Part of me was a little sad that there would be no Thanksgiving at my house.  None of my friends present.  But overall, I thought it was probably a good idea for this year.

We had the nicest Thanksgiving imaginable.  It was a very slow and warm day.  Football, video games, crunching in leaves.  Lots of help in the kitchen for me.  A really yummy meal.  And I didn’t wash a single dish.

I can’t explain why it was so nice.  It shouldn’t have been.  But I think maybe it was because we all felt at peace that life was marching on, and that my family was going to find a new happy normal after all the crap we’d waded through this year.  I love spending time with my brother and sister and my dad.  And we all had a fun time – watching movies, talking, playing games.  It was just very nice.

I’m ever so thankful that this first holiday was a nice one.

#298 that we went through the house

My sister and I spent two long days going through my grandmother’s house.  My dad and a friend had already done a lot of work there, sorting and packing, etc.  But we were walking through to pull out things we wanted to keep and mark other things with where they should go.  Lots of sorting and resorting.  Packing and repacking.  We got through the whole house, really.  Just a few random corners that say, “Don’t touch”, until I can get back up there.

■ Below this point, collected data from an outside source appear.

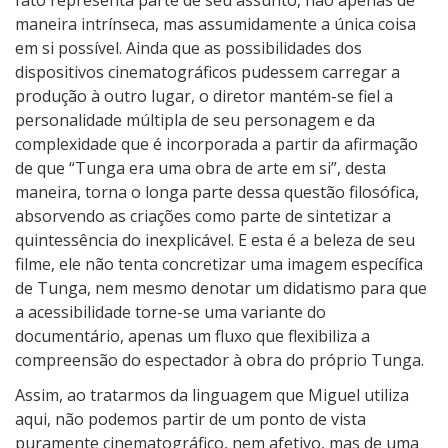
d
maneira intrínseca, mas assumidamente a única coisa
a
em si possível. Ainda que as possibilidades dos
s
dispositivos cinematográficos pudessem carregar a
P
produção à outro lugar, o diretor mantém-se fiel a
a
personalidade múltipla de seu personagem e da
i
complexidade que é incorporada a partir da afirmação
x
de que “Tunga era uma obra de arte em si”, desta
õ
maneira, torna o longa parte dessa questão filosófica,
e
absorvendo as criações como parte de sintetizar a
s
quintessência do inexplicável. E esta é a beleza de seu
filme, ele não tenta concretizar uma imagem específica
de Tunga, nem mesmo denotar um didatismo para que
a acessibilidade torne-se uma variante do
documentário, apenas um fluxo que flexibiliza a
compreensão do espectador à obra do próprio Tunga.
Assim, ao tratarmos da linguagem que Miguel utiliza
aqui, não podemos partir de um ponto de vista
puramente cinematográfico, nem afetivo, mas de uma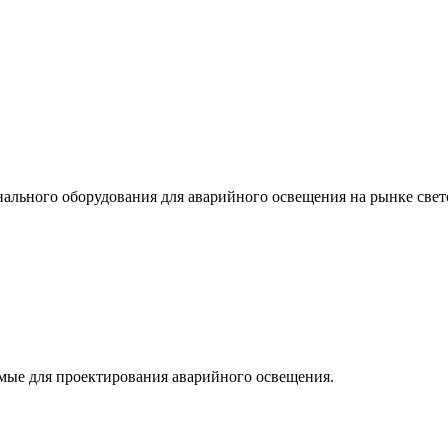
льного оборудования для аварийного освещения на рынке свет
мые для проектирования аварийного освещения.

It’s more than depressing to walk through someone’s entire life collection – where they lived for 60 years – and see index cards taped to doors saying, “Box up everything here for Goodwill.”   Such a lesson on living with less.  It’s all just stuff that we don’t need in the end.

Many lovely treasures to be discovered though.  Love letters to my grandmother from her husband.  My sister’s birth announcement.  My own wedding invitation.  She saved every single correspondence between us.  I found stacks of letters I wrote her in college.  And I’m so glad I did.  Pictures of my kids stuck in every corner.  Letters to us from her, that were never sent.  Love.  Love.   Love.  Lots of love in that house.  It’s a powerful thing to lose someone special and realize they have left so much love behind for me.  She really loved us a lot.  And that feels warm.

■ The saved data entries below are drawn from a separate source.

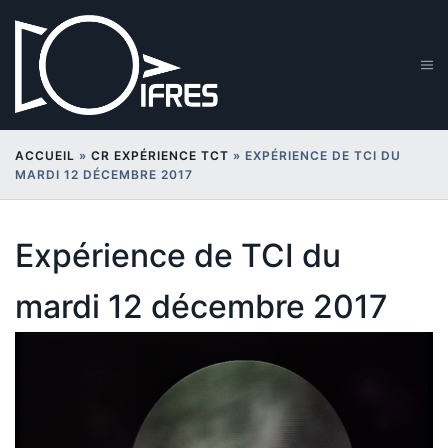
Aller
au
contenu
Ouv
le
me
ACCUEIL
»
CR EXPÉRIENCE TCT
»
EXPÉRIENCE DE TCI DU
MARDI 12 DÉCEMBRE 2017
Expérience de TCI du
mardi 12 décembre 2017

I spent this morning rifling through checks she wrote in 1968.  (Did I mention she saved everything?)  It’s really enjoyable to look through all her old accounting books and whatnot and get a sense of who she was before I knew her.  She was a really remarkable lady.

Anyway, I’m glad we got it mostly done.  The house cleaner will spend a few weeks boxing up what we’ve left behind and then we’ll do one more sweep next month and it should be emptied out.  Very sad.  But I’m so thankful it’s mostly done.

#297 a completed to do list

I love lists.  And I love marking through every single item on a list.  It’s like taking a deep breath and exhaling with a sigh.

I just loaded up 6 bags of groceries into my brother’s car, so he could cart them south.  The kids and Husband and I are following later tonight, with the van loaded down with luggage and toys and rabbits.

Suitcases are packed and loaded.  Meals are planned.  Ingredients purchased.  Packed with recipes and on their way.  I have one thing left to do – and that is feed the kids some dinner and drive them to gymnastics/karate.  And then we are on our way south for Thanksgiving.

Whew.

#296 Rivers, Roads, and Rails board game

I bought this a while back from the local book store.  Put it in the game closet.  And it sat there, unplayed, until last week when 6 discovered it.

“Mommy?  Is this a new game?!”

Every day, since he found it, we’ve played this game.  For hours.  Seriously – at least 3 hours each day total.  I stopped asking them to pick it up a few days ago and it just lives now on our living room rug.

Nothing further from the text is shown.